From mboxrd@z Thu Jan  1 00:00:00 1970
Return-Path: <linux-kernel-owner+willy=40w.ods.org-S261484AbUJaDVF@vger.kernel.org>
Received: (majordomo@vger.kernel.org) by vger.kernel.org via listexpand
	id S261484AbUJaDVF (ORCPT <rfc822;willy@w.ods.org>);
	Sat, 30 Oct 2004 23:21:05 -0400
Received: (majordomo@vger.kernel.org) by vger.kernel.org id S261485AbUJaDVF
	(ORCPT <rfc822;linux-kernel-outgoing>);
	Sat, 30 Oct 2004 23:21:05 -0400
Received: from fw.osdl.org ([65.172.181.6]:44452 "EHLO mail.osdl.org")
	by vger.kernel.org with ESMTP id S261484AbUJaDUz (ORCPT
	<rfc822;linux-kernel@vger.kernel.org>);
	Sat, 30 Oct 2004 23:20:55 -0400
Date: Sat, 30 Oct 2004 20:20:53 -0700 (PDT)
From: Linus Torvalds <torvalds@osdl.org>
To: Kernel Mailing List <linux-kernel@vger.kernel.org>
Subject: Sparse "context" checking..
Message-ID: <Pine.LNX.4.58.0410302005270.28839@ppc970.osdl.org>
MIME-Version: 1.0
Content-Type: TEXT/PLAIN; charset=US-ASCII
Sender: linux-kernel-owner@vger.kernel.org
X-Mailing-List: linux-kernel@vger.kernel.org


I just committed the patches to the kernel to start supporting a new 
automated correctness check that I added to sparse: the counting of static 
"code context" information.

The sparse infrastructure is pretty agnostic, and you can count pretty 
much anything you want, but it's designed to test that the entry and exit 
contexts match, and that no path through a function is ever entered with 
conflicting contexts.

In particular, this is designed for doing things like matching up a "lock" 
with the pairing "unlock", and right now that's exactly what the code 
does: it makes each spinlock count as "+1" in the context, and each 
spinunlock count as "-1", and then hopefully it should all add up.

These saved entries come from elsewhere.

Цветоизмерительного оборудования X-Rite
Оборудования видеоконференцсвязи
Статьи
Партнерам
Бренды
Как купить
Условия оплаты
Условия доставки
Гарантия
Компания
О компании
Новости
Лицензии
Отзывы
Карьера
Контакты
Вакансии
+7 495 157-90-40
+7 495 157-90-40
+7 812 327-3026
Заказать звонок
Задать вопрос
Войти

It doesn't always, of course. Since it's a purely static analyser, it's 
unhappy about code like

	int fn(arg)
	{
		if (arg)
			spin_lock(lock);
		...
		if (arg)
			spin_unlock(lock);
	}

because the code is not statically deterministic, and the stuff in between 
can be called with or without a lock held. That said, this has long been 
frowned upon, and there aren't that many cases where it happens.

Right now the counting is only enabled if you use sparse, and add the 
"-Wcontext" flag to the sparse command line by hand - and the spinlocks 
have only been annotated for the SMP case, so right now it only works for 
CONFIG_SMP. Details, details.

Also, since sparse does purely local decisions, if you actually _intend_
to grab a lock in one function and release it in another, you need to tell
sparse so, by annotating the function that acquires the lock (with
"__acquires(lockname)") and the function that releases it (with, surprise
surprise, "__releases(lockname)") in the declaration. That tells sparse to
update the context in the callers appropriately, but it also tells sparse
to expect the proper entry/exit contexts for the annotated functions
themselves.

I haven't done the annotation for any functions yet, so expect warnings. 
If you do a checking run, the warnings will look something like:

	  CHECK   kernel/resource.c
	kernel/resource.c:59:13: warning: context imbalance in 'r_start' - wrong count at exit
	kernel/resource.c:69:13: warning: context imbalance in 'r_stop' - unexpected unlock

which just shows that "r_start" acquired a lock, and sparse didn't expect 
it to, while "r_stop" released a lock that sparse hadn't realized it had. 
In this case, the cause is pretty obvious, and the annotations are equally 
so.

A more complicated case is

	  CHECK   kernel/sys.c
	kernel/sys.c:465:2: warning: context imbalance in 'sys_reboot' - different lock contexts for basic block

where that "different lock contexts" warning means that sparse determined
that some code in that function was reachable with two different lock
contexts. In this case it's actually harmless, since what happens in this 
case is that the code after rebooting the machine is unreachable, and 
sparse just doesn't understand that.

But in other cases it's more fundamental, and the lock imbalance is due to
dynamic data that sparse just can't understand. The warning in that case 
can be disabled by hand, but there doesn't seem to be that many of them. A 
full kernel build for me has about 200 warnings, and most of them seem to 
be the benign kind (ie the kind above where one function acquires the lock 
and another releases it, and they just haven't been annotated as such).

The sparse thing could be extended to _any_ context that wants pairing, 
and I just wanted to let people know about this in case they find it 
interesting..

			Linus